Читаем На задворках Великой империи. Книга первая: Плевелы полностью

Он пригляделся к сытенькому татарину и заметил на лацкане его пиджака значок. Довольно-таки примечательный: червленая куница, словно сбежавшая с уренского герба, терзала когтями какое-то заморское чудо-юдо.

— Вас можно поздравить — ухмыльнулся Мышецкий. — Вы тоже записались в уренские патриоты?

— Благодарим, ваш сиятельств, — поклонился Бабакай Наврузович. — Теперь и я уступил в истинно русские люди…

Сергей Яковлевич показал на значок:

— Кого же это вы попираете с помощью куницы?

— Гидру революции.

— Ну-ну! И то дело…

Он выслал ресторатора за двери. «Что ж, Кобзев оказался прав: если Атрыганьев принял в свой союз истинно русских людей этого татарина, то почему бы не принять ему и немцев, как сделал это граф Коновницын в Одессе?»

Мышецкий стал звонить в жандармское управление, вызвал на разговор полковника Сущева-Ракусу:

— Аристид Карпович, усмирите своего душегуба. У меня здесь был со счетами Бабакай Наврузович. Оказывается, ваш Шурка успел уже нажрать, напить и набить на сто восемнадцать рублей с копейками.

— Ах Шурка? Так он же дитя природы. Что возьмешь с подлого? Пришлите счета — мы оплатим.

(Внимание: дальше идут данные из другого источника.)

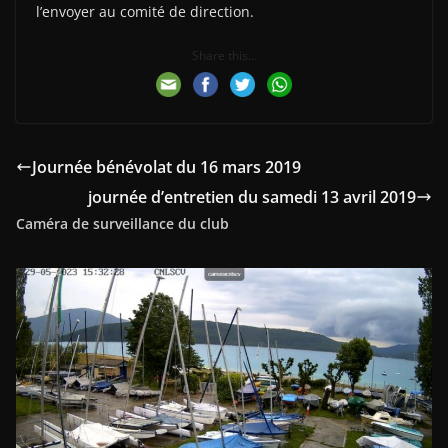
l’envoyer au comité de direction.
Share this...
Journée bénévolat du 16 mars 2019
journée d’entretien du samedi 13 avril 2019
Caméra de surveillance du club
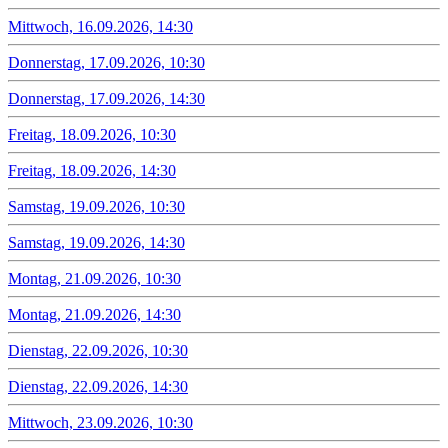
Mittwoch, 16.09.2026, 14:30
Donnerstag, 17.09.2026, 10:30
Donnerstag, 17.09.2026, 14:30
Freitag, 18.09.2026, 10:30
Freitag, 18.09.2026, 14:30
Samstag, 19.09.2026, 10:30
Samstag, 19.09.2026, 14:30
Montag, 21.09.2026, 10:30
Montag, 21.09.2026, 14:30
Dienstag, 22.09.2026, 10:30
Dienstag, 22.09.2026, 14:30
Mittwoch, 23.09.2026, 10:30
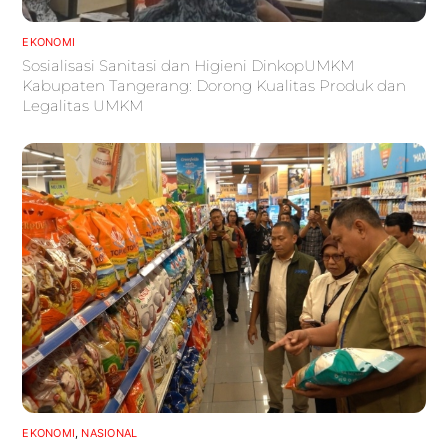
EKONOMI
Sosialisasi Sanitasi dan Higieni DinkopUMKM
Kabupaten Tangerang: Dorong Kualitas Produk dan
Legalitas UMKM
EKONOMI
,
NASIONAL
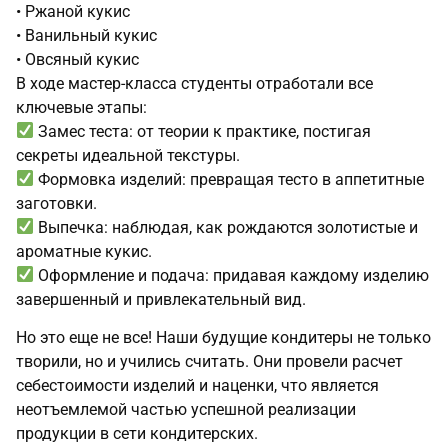
• Ржаной кукис
• Ванильный кукис
• Овсяный кукис
В ходе мастер-класса студенты отработали все
ключевые этапы:
Замес теста: от теории к практике, постигая
секреты идеальной текстуры.
Формовка изделий: превращая тесто в аппетитные
заготовки.
Выпечка: наблюдая, как рождаются золотистые и
ароматные кукис.
Оформление и подача: придавая каждому изделию
завершенный и привлекательный вид.
Но это еще не все! Наши будущие кондитеры не только
творили, но и учились считать. Они провели расчет
себестоимости изделий и наценки, что является
неотъемлемой частью успешной реализации
продукции в сети кондитерских.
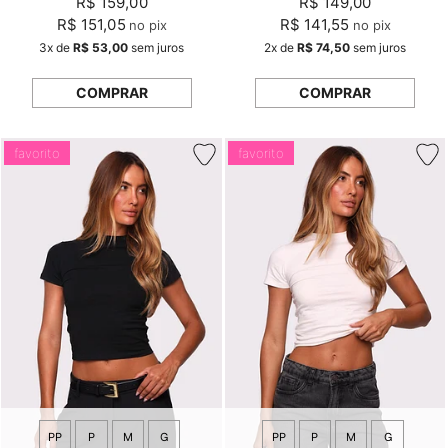
R$ 159,00
R$ 149,00
R$ 151,05
R$ 141,55
no pix
no pix
3x
de
R$ 53,00
sem juros
2x
de
R$ 74,50
sem juros
COMPRAR
COMPRAR
favorito
favorito
PP
P
M
G
PP
P
M
G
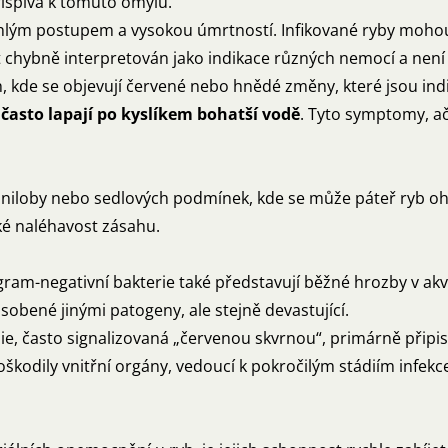
řispívá k tomuto omylu.
lým postupem a vysokou úmrtností. Infikované ryby mohou n
ýt chybně interpretován jako indikace různých nemocí a není
, kde se objevují červené nebo hnědé změny, které jsou ind
často lapají po kyslíkem bohatší vodě
. Tyto symptomy, a
iloby nebo sedlových podmínek, kde se může páteř ryb ohno
aké naléhavost zásahu.
ram-negativní bakterie také představují běžné hrozby v akv
sobené jinými patogeny, ale stejně devastující.
ie, často signalizovaná „červenou skvrnou“, primárně přip
oškodily vnitřní orgány, vedoucí k pokročilým stádiím infek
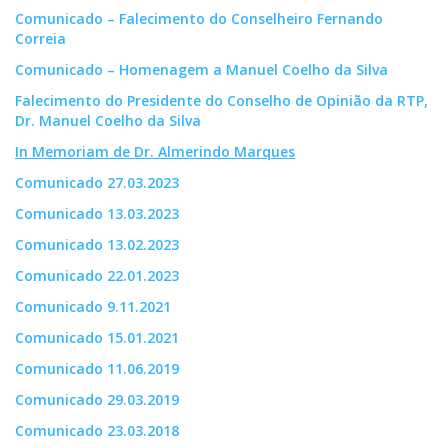
Comunicado – Falecimento do Conselheiro Fernando
Correia
Comunicado – Homenagem a Manuel Coelho da Silva
Falecimento do Presidente do Conselho de Opinião da RTP,
Dr. Manuel Coelho da Silva
In Memoriam de Dr. Almerindo Marques
Comunicado 27.03.2023
Comunicado 13.03.2023
Comunicado 13.02.2023
Comunicado 22.01.2023
Comunicado 9.11.2021
Comunicado 15.01.2021
Comunicado 11.06.2019
Comunicado 29.03.2019
Comunicado 23.03.2018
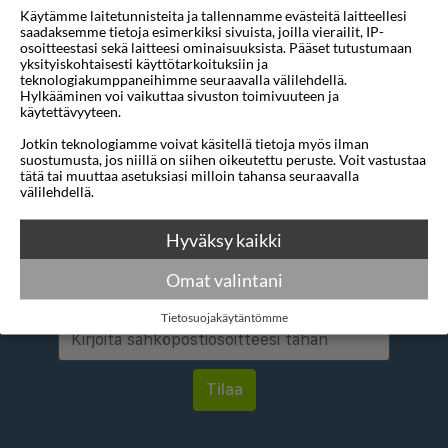
Käytämme laitetunnisteita ja tallennamme evästeitä laitteellesi
Mihin
1 sijainti
saadaksemme tietoja esimerkiksi sivuista, joilla vierailit, IP-
osoitteestasi sekä laitteesi ominaisuuksista. Pääset tutustumaan
Mistä
1 sijainti
yksityiskohtaisesti käyttötarkoituksiin ja
teknologiakumppaneihimme seuraavalla välilehdellä.
Hylkääminen voi vaikuttaa sivuston toimivuuteen ja
Alin tähtiluokitus
3 tähteä
käytettävyyteen.
Jotkin teknologiamme voivat käsitellä tietoja myös ilman
suostumusta, jos niillä on siihen oikeutettu peruste. Voit vastustaa
tätä tai muuttaa asetuksiasi milloin tahansa seuraavalla
välilehdellä.
Hyväksy kaikki
Haluatko saada houkuttelevia
tarjouksia, matkavinkkejä ja uutisia
Omat valintani
sähköpostitse?
Tietosuojakäytäntömme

Сергей Яковлевич спросил о приговоре:

— Симон Гераклович подписал?

И с другого конца города вздохнул Сущев-Ракуса:

— Нет…

Шурку Чеснокова заточили в одну из камер при жандармском управлении. Там он и высиживал теперь — в ожидании, когда Влахопулов утвердит приговор.

Чиколини предупреждал Мышецкого:

— Ваше сиятельство, я полюбил вас и потому прошу: не вздумайте подмахнуть за его превосходительство. Ни за какие коржики, князь!

— А что?

Бруно Иванович ответил уклончиво:

— А вот, ваше сиятельство, бомба — не пуля. Разорвет так, что одни только ордена и останутся.

— Хм… Выходит, — подхватил Мышецкий, — вам, Чиколини, предстоит собирать ордена после Симона Геракловича?

— Что вы, князь, что вы! — закрестился полицмейстер. — Разве же я что сказал такое? И не подумаю… Я зла никому не желаю. Только его превосходительство-то скоро — ту-ту, уедет. А вы останетесь…

В один из дней Мышецкий явился в кабинет к Влахопулову.

— Симон Гераклович, — сказал он, — может быть, действительно, лучше не откладывать приговора? На поверхности губернии все спокойно, но в преисподней, кажется, стало накаляться…

Губернатор посмотрел на него почти с презрением.

— А вам-то, молодой человек, — ответил он, — должно быть особенно стыдно!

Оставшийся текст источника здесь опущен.